Based on the above conclusions, the article makes recommendations: (1) Government. The government should clarify its position, not only to regulate the industry, actively guide cooperation between enterprises and reduce their sunk costs, but also to actively carry out industry moral education and cultivate a sense of responsibility and morality among manufacturing enterprises; at the same time, the government can also set relevant laws and regulations to regulate the behavior of capacity providers and capacity demanders. (2) Capacity providers and capacity demanders should trust each other and work together to bring benefits to each other, thus promoting the good development of the manufacturing industry. (3) Platforms can be introduced, which match capacity between enterprises to ensure the full utilization of capacity.

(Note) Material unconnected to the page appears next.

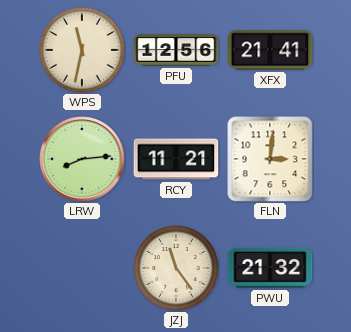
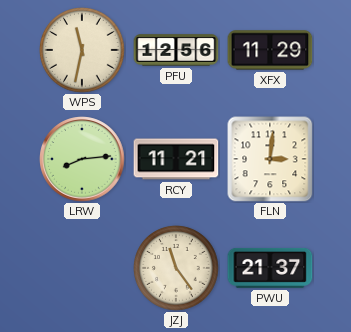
XFX: 21:41 -> 11:29
PWU: 21:32 -> 21:37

Innovation and shortcomings

This paper makes an evolutionary game analysis on the capacity provider, the demand side and the platform side of manufacturing capacity sharing, but ignores the perception difference of the main body in the decision-making process. Based on this, the paper introduces the prospect theory on the basis of the evolutionary game model, and finds that risk sensitivity and loss aversion have a great impact on participants through simulation. Based on the existing research, the results enrich the research of prospect theory in manufacturing capacity sharing, and a series of measures can be taken to reduce the cost and risk in the process of capacity sharing, so as to inject new impetus into the sustainable development of manufacturing industry.

The article was conducted under reasonable assumptions and did not analyze issues such as product completion time and product quality in the manufacturing capacity process, so product quality and delivery time factors can also be introduced for analysis; at the same time, platforms and blockchain technology can also be introduced for analysis in the future, which is also the direction of subsequent research.